In connection with continued listing, the Exchange will consider the suspension of trading in, or removal from listing of, a series of TIRs when any of the following circumstances arise: (1) The trust has more than sixty days remaining until termination and there are fewer than 50 record and/or beneficial holders of TIRs for 30 or more consecutive trading days; (2) the trust has fewer than 50, 000 receipts issued and outstanding; (3) the market value of all receipts issued and outstanding is less than $1 million; (4) such other event occurs or conditions exists which, in the opinion of the Exchange, makes further dealings on PCXE inadvisable.

These flexible criteria will allow the Exchange to avoid delisting TIRs (and possibly terminating the trust) due to relatively brief fluctuations in market conditions that may cause the numbers of holders to vary.

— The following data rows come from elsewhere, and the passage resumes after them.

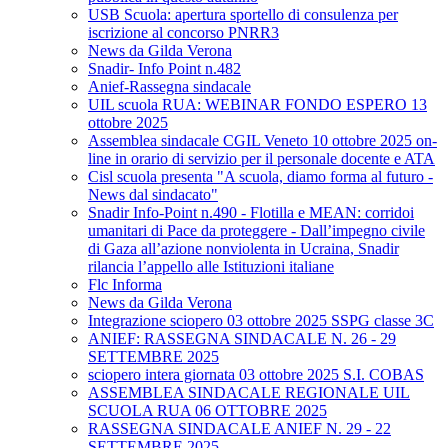
USB Scuola: apertura sportello di consulenza per
iscrizione al concorso PNRR3
News da Gilda Verona
Snadir- Info Point n.482
Anief-Rassegna sindacale
UIL scuola RUA: WEBINAR FONDO ESPERO 13
ottobre 2025
Assemblea sindacale CGIL Veneto 10 ottobre 2025 on-
line in orario di servizio per il personale docente e ATA
Cisl scuola presenta "A scuola, diamo forma al futuro -
News dal sindacato"
Snadir Info-Point n.490 - Flotilla e MEAN: corridoi
umanitari di Pace da proteggere - Dall’impegno civile
di Gaza all’azione nonviolenta in Ucraina, Snadir
rilancia l’appello alle Istituzioni italiane
Flc Informa
News da Gilda Verona
Integrazione sciopero 03 ottobre 2025 SSPG classe 3C
ANIEF: RASSEGNA SINDACALE N. 26 - 29
SETTEMBRE 2025
sciopero intera giornata 03 ottobre 2025 S.I. COBAS
ASSEMBLEA SINDACALE REGIONALE UIL
SCUOLA RUA 06 OTTOBRE 2025
RASSEGNA SINDACALE ANIEF N. 29 - 22
SETTEMBRE 2025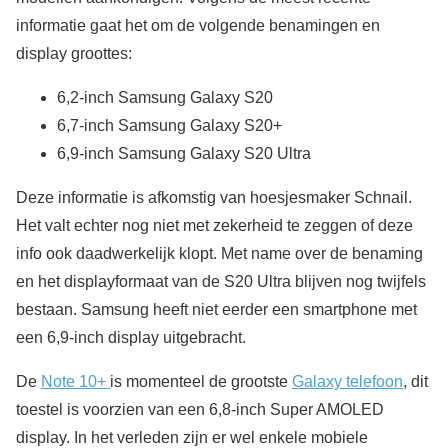
informatie gaat het om de volgende benamingen en
display groottes:
6,2-inch Samsung Galaxy S20
6,7-inch Samsung Galaxy S20+
6,9-inch Samsung Galaxy S20 Ultra
Deze informatie is afkomstig van hoesjesmaker Schnail.
Het valt echter nog niet met zekerheid te zeggen of deze
info ook daadwerkelijk klopt. Met name over de benaming
en het displayformaat van de S20 Ultra blijven nog twijfels
bestaan. Samsung heeft niet eerder een smartphone met
een 6,9-inch display uitgebracht.
De
Note 10+
is momenteel de grootste
Galaxy telefoon
, dit
toestel is voorzien van een 6,8-inch Super AMOLED
display. In het verleden zijn er wel enkele mobiele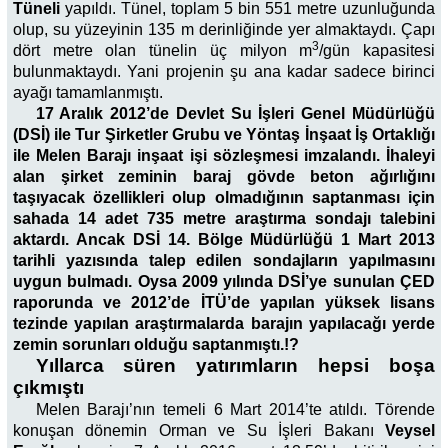
Tüneli
yapıldı. Tünel, toplam 5 bin 551 metre uzunluğunda
olup, su yüzeyinin 135 m derinliğinde yer almaktaydı. Çapı
3
dört metre olan tünelin üç milyon m
/gün kapasitesi
bulunmaktaydı. Yani projenin şu ana kadar sadece birinci
ayağı tamamlanmıştı.
17 Aralık 2012’de Devlet Su İşleri Genel Müdürlüğü
(DSİ) ile Tur Şirketler Grubu ve Yöntaş İnşaat İş Ortaklığı
ile Melen Barajı inşaat işi sözleşmesi imzalandı. İhaleyi
alan şirket zeminin baraj gövde beton ağırlığını
taşıyacak özellikleri olup olmadığının saptanması için
sahada 14 adet 735 metre araştırma sondajı talebini
aktardı. Ancak DSİ 14. Bölge Müdürlüğü 1 Mart 2013
tarihli yazısında talep edilen sondajların yapılmasını
uygun bulmadı. Oysa 2009 yılında DSİ’ye sunulan ÇED
raporunda ve 2012’de İTÜ’de yapılan yüksek lisans
tezinde yapılan araştırmalarda barajın yapılacağı yerde
zemin sorunları olduğu saptanmıştı.!?
Yıllarca süren yatırımların hepsi boşa
çıkmıştı
Melen Barajı’nın temeli 6 Mart 2014’te atıldı. Törende
konuşan dönemin Orman ve Su İşleri Bakanı
Veysel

The Exchange will not, however, apply these delisting criteria for the initial 12-month period following the formation of a trust and commencement of trading on the PCXE. In addition, if the number of companies represented by the deposited securities drops to fewer than nine, and each time the number of companies is reduced thereafter, the Exchange will consult with the Commission to confirm the appropriateness of the continued listing of the TIRs.

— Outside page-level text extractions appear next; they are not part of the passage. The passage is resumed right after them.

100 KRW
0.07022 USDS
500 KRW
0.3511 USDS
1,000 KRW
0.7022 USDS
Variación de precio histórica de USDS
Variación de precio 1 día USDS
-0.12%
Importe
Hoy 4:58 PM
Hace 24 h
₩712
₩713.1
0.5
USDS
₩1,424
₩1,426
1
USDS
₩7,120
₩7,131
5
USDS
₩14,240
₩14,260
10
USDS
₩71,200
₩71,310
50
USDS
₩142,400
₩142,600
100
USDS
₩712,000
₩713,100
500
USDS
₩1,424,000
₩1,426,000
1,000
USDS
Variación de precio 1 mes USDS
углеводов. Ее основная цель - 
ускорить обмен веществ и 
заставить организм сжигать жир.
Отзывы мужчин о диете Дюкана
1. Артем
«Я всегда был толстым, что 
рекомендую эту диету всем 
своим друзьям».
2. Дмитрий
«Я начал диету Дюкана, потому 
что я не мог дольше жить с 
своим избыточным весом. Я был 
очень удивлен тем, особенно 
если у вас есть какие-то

e. PCXE Rules Applicable to Trading of TIRs. Dealings in TIRs on the PCXE will be conducted pursuant to the PCXE's equity trading rules. PCXE's general dealing and settlement rules will apply, including its rules on clearance and settlement of securities transactions and its equity margin rules. Other generally applicable PCXE equity rules and procedures will also apply, including, among others, rules governing the Intermarket Trading System, priority of orders, operational Start Printed Page 21800and regulatory trading halts, and responsibilities of specialists.[14]

The Exchange's surveillance procedures for TIRs will be similar to the procedures for portfolio depository receipts and will incorporate and rely upon existing surveillance systems.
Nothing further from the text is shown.